* **Assignment**: Count how many lines of the data below contain the string "NodeContainer"; the reply should be that number alone.

○ ○ ○ ○ ○ ○ ○

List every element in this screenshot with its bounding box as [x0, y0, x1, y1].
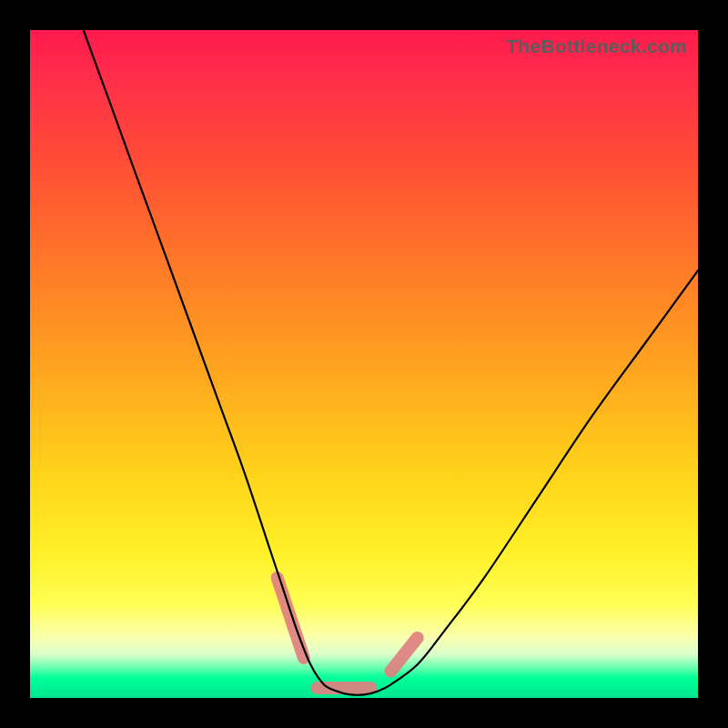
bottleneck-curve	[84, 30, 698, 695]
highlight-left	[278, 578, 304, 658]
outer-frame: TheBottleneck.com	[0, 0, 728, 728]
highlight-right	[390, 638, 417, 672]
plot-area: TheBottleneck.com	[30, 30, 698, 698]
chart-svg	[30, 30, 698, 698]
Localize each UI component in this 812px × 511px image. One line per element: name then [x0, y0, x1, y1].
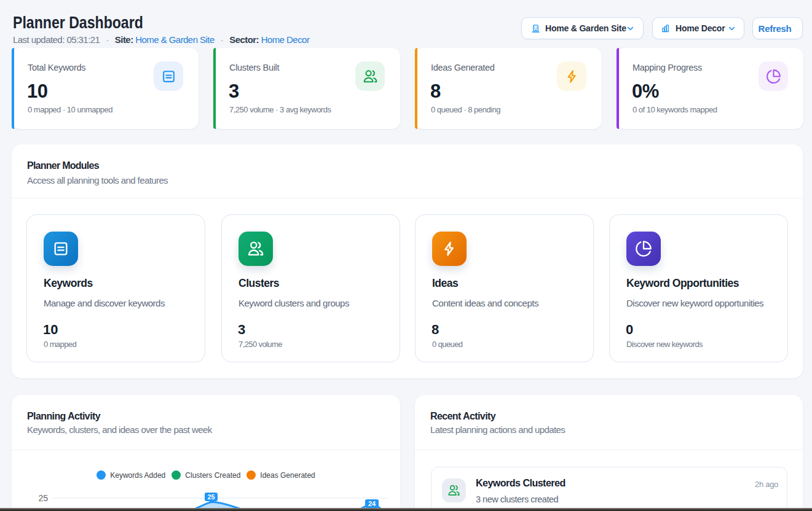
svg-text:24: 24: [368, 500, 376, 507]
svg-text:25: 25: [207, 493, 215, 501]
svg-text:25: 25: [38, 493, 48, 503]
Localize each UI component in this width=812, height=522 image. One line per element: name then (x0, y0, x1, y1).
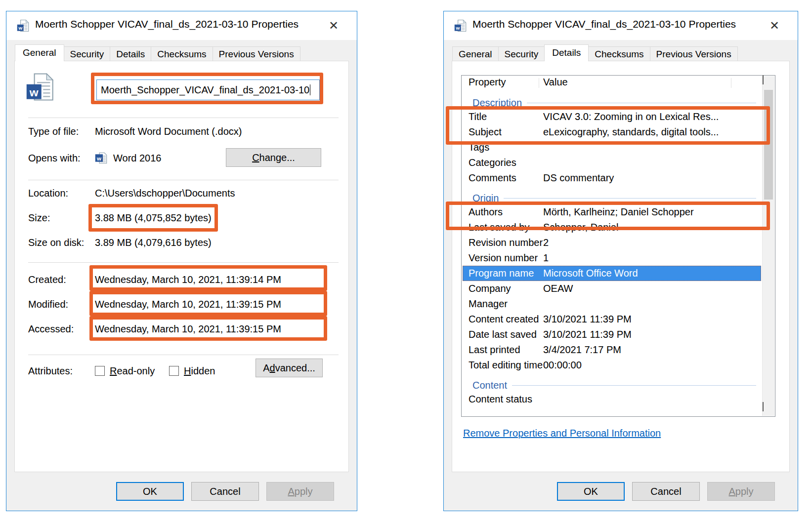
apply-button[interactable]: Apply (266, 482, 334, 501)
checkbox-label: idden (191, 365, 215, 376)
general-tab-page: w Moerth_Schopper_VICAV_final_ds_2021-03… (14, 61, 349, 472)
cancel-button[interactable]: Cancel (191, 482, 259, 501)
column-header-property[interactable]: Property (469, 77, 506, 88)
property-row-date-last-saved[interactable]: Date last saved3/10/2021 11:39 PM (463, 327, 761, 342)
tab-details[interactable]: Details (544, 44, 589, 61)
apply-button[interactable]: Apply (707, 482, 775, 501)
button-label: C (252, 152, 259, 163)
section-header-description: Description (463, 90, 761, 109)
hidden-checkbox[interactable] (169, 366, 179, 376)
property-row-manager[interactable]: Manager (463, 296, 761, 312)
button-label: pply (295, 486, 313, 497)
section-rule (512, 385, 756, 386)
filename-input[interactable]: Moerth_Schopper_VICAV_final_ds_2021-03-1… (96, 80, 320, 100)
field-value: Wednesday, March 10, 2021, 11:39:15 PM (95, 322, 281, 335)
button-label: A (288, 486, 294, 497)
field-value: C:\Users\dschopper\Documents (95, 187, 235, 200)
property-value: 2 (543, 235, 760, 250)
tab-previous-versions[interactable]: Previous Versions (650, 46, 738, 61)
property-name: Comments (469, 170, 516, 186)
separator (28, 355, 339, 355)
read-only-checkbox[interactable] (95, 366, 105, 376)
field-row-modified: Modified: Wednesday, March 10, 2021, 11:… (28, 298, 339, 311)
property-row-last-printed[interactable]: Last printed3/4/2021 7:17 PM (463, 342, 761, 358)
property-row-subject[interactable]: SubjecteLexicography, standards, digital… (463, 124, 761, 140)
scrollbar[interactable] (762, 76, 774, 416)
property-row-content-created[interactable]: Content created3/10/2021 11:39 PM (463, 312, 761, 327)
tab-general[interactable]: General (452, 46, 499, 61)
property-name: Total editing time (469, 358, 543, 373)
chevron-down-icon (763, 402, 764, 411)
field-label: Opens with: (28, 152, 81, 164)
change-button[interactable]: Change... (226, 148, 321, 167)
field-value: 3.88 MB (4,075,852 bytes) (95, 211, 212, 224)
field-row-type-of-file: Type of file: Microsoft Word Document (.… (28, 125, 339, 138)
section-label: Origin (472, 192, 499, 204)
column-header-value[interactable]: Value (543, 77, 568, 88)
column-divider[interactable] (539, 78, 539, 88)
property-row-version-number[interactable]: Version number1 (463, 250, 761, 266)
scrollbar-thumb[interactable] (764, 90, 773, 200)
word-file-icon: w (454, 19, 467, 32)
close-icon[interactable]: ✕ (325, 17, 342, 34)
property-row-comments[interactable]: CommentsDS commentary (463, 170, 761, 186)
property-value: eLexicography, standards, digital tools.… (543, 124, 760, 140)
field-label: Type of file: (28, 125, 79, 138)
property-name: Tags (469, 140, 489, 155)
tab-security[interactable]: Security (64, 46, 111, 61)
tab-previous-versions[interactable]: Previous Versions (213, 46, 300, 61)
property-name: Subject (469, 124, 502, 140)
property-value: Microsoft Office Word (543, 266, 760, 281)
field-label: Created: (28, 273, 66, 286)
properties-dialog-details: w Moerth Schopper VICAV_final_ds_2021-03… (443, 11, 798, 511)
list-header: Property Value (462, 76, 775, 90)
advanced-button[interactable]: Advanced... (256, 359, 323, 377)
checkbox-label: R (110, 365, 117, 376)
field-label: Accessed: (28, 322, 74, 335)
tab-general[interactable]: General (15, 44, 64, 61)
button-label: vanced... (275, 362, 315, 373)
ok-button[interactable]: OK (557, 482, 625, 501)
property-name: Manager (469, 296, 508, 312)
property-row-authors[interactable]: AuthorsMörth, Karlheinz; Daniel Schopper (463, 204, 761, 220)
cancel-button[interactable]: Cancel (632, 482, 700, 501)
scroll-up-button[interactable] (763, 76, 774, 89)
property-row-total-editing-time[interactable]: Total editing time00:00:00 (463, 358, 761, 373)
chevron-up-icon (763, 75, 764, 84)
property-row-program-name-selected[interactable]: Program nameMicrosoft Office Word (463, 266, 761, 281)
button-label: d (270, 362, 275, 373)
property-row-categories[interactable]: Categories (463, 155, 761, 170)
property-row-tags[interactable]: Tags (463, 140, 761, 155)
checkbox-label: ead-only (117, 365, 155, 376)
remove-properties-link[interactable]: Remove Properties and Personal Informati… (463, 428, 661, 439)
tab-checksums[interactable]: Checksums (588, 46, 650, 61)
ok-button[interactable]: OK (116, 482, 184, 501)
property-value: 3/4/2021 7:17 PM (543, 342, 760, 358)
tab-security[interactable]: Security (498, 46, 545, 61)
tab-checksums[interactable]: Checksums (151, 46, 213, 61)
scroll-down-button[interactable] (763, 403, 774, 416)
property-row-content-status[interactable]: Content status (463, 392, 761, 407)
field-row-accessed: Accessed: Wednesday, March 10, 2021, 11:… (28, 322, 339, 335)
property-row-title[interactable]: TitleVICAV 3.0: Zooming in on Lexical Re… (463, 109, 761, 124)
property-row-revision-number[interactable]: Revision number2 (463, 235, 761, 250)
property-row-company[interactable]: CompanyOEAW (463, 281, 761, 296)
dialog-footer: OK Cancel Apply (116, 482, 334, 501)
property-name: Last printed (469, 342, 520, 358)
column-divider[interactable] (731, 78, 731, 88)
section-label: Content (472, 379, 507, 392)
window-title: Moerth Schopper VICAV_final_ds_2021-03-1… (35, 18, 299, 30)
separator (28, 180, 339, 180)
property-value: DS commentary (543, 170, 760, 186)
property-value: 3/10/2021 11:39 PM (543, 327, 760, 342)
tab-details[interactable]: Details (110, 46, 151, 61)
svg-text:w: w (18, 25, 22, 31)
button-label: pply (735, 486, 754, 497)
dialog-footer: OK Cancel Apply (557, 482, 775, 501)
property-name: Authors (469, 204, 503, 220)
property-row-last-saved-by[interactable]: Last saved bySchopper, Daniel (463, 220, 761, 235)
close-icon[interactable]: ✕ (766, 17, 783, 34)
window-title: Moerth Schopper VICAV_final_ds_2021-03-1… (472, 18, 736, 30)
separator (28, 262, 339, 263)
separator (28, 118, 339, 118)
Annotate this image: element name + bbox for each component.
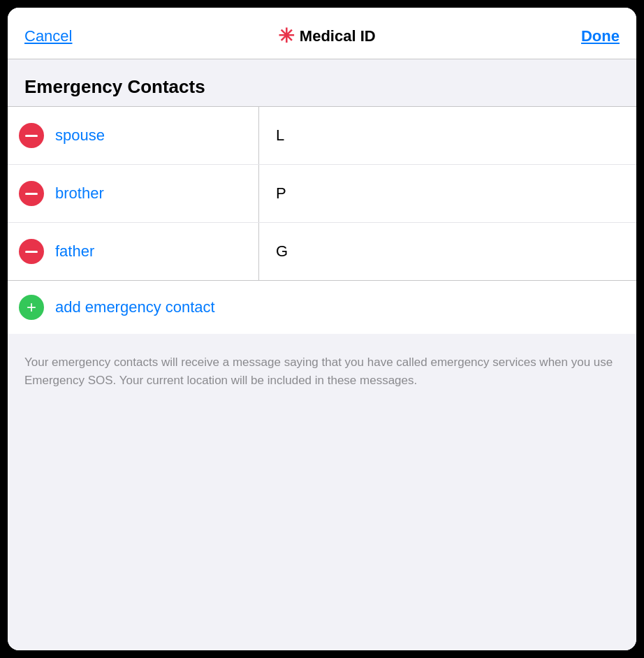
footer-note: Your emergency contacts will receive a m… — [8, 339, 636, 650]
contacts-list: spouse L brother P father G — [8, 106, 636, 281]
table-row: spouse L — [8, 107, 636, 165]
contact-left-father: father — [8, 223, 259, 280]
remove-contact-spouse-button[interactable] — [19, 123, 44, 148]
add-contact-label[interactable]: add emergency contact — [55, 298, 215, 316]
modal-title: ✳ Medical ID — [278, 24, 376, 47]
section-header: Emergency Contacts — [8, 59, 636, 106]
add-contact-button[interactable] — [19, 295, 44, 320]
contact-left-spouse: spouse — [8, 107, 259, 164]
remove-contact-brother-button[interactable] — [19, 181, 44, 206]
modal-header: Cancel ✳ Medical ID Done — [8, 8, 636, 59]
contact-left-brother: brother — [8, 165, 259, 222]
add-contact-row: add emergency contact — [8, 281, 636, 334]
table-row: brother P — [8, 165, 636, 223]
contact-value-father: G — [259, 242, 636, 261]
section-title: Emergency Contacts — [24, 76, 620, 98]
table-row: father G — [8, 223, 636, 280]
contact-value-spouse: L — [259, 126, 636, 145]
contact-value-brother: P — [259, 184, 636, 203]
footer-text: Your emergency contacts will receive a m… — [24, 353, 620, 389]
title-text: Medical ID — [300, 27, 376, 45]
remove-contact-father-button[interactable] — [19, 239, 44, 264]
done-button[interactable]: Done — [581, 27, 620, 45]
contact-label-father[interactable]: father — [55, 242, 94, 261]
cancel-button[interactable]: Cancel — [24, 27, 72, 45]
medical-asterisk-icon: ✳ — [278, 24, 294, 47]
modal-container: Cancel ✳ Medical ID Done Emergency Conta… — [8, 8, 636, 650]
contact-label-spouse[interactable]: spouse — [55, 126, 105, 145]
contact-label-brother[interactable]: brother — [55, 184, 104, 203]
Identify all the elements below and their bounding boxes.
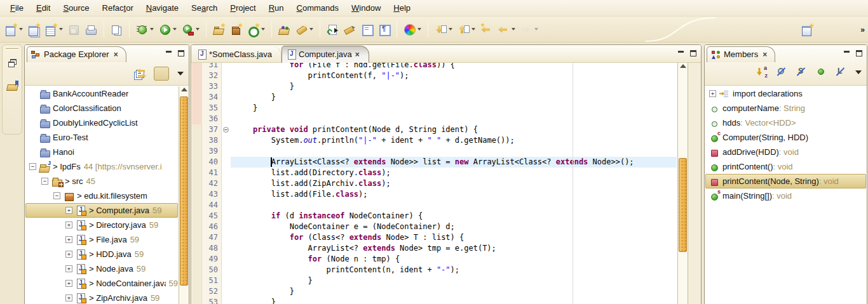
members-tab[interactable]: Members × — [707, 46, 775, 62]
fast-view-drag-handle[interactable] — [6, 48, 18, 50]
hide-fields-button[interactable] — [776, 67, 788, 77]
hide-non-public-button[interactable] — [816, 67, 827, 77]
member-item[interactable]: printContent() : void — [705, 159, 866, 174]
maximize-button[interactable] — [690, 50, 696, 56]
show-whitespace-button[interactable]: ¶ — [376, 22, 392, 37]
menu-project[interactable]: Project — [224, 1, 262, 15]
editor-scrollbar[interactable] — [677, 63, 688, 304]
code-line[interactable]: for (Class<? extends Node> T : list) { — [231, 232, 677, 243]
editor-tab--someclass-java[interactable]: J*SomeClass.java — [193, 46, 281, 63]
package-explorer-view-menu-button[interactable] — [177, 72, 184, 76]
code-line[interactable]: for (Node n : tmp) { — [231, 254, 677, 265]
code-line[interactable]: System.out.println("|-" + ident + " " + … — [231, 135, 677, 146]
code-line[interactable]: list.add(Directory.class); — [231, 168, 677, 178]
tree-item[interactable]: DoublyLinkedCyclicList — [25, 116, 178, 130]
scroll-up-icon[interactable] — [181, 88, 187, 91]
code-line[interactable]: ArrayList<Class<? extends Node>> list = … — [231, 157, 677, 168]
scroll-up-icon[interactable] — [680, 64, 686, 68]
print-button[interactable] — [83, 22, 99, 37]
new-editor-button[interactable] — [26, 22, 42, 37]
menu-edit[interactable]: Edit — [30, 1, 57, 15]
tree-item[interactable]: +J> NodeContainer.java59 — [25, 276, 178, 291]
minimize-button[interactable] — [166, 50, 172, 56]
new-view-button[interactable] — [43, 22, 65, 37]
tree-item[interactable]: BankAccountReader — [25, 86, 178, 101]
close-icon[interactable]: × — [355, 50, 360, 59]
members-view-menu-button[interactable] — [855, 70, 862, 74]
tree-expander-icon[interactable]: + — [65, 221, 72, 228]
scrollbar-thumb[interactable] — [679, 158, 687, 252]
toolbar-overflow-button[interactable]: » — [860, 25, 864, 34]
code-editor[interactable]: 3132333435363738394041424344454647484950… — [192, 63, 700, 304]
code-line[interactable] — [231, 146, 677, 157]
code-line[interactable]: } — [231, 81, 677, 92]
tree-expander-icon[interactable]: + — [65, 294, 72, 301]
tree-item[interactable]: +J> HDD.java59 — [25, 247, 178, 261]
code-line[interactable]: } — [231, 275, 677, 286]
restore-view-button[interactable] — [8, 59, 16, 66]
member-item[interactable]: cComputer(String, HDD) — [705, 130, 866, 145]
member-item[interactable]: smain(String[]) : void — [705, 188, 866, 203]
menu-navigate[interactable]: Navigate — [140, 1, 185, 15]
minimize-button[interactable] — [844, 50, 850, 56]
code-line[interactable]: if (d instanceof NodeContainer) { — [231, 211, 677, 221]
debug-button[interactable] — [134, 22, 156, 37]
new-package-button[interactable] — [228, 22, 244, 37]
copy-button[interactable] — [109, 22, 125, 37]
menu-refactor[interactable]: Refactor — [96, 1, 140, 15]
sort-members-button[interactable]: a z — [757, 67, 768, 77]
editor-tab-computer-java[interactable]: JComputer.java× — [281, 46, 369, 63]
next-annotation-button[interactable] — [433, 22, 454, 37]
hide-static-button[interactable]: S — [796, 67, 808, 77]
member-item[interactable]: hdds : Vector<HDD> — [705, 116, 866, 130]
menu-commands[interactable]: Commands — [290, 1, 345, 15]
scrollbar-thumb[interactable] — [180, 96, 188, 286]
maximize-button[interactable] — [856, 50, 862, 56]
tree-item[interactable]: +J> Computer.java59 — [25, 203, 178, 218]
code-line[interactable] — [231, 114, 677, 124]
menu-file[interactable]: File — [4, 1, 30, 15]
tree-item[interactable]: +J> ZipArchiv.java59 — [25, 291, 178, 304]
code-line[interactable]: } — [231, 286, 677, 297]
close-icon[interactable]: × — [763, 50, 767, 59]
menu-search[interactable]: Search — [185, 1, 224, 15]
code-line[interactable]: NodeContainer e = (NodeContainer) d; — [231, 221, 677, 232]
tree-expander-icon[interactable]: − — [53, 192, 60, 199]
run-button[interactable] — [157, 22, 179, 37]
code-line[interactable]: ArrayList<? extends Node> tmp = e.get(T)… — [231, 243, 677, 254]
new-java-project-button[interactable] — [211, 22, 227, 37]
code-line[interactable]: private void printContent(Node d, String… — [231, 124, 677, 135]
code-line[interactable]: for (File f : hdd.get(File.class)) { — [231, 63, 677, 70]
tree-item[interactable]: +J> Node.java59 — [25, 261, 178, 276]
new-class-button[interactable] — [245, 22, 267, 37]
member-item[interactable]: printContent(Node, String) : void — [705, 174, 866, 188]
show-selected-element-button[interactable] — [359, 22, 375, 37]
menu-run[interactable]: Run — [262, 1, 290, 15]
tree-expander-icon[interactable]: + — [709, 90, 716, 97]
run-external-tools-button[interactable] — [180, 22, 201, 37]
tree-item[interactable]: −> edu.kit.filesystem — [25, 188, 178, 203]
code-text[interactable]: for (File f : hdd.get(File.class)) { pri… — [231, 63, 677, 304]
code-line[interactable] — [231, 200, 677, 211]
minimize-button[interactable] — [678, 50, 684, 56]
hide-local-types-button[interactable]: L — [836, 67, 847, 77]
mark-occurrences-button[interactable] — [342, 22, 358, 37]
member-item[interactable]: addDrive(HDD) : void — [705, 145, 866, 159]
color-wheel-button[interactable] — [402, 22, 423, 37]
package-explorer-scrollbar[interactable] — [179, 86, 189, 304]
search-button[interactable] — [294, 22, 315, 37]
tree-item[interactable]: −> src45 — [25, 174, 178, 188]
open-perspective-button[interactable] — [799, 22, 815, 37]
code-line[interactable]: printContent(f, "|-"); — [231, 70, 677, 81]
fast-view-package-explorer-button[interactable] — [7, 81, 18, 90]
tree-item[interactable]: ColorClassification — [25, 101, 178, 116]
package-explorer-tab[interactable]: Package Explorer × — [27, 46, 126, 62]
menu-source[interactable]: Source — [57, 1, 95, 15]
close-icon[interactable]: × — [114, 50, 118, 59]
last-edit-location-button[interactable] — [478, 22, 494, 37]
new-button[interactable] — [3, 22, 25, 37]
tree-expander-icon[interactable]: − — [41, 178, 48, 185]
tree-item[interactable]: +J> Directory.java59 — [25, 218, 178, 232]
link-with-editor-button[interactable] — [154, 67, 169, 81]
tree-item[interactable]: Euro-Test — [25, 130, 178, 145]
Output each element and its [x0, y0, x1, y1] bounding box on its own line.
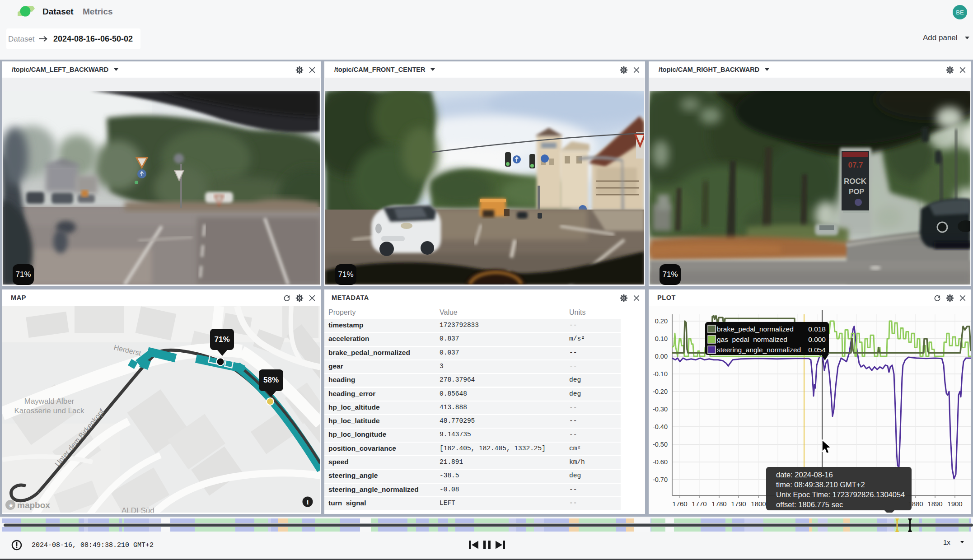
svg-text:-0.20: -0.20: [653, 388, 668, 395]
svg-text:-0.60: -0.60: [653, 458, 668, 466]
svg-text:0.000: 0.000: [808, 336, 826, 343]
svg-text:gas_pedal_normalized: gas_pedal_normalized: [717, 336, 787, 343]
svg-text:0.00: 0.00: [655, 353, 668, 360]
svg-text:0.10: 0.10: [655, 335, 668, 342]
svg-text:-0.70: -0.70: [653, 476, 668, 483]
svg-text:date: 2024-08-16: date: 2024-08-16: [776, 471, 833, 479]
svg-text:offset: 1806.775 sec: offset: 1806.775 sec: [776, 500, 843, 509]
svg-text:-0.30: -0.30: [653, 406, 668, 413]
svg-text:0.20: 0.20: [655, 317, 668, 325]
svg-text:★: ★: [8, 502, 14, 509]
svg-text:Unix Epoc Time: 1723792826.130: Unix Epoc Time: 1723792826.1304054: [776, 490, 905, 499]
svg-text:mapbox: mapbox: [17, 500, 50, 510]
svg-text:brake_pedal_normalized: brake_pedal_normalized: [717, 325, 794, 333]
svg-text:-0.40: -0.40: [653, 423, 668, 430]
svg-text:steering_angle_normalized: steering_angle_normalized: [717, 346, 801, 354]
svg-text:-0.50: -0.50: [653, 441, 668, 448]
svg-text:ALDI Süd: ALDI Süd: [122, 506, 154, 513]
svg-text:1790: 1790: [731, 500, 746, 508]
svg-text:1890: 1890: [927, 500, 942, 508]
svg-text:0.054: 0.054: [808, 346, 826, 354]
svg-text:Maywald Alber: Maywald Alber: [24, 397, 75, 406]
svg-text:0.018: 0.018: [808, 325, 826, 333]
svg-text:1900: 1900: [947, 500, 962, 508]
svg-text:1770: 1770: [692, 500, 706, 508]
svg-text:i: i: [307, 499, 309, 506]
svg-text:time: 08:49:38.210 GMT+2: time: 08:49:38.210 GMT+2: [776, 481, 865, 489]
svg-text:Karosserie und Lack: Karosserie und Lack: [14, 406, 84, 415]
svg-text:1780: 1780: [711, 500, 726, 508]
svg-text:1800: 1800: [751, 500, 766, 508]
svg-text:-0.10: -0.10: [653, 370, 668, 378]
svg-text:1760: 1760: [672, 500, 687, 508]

○ ○ ○ ○ ○ ○ ○

* **Answer to this exercise**: 3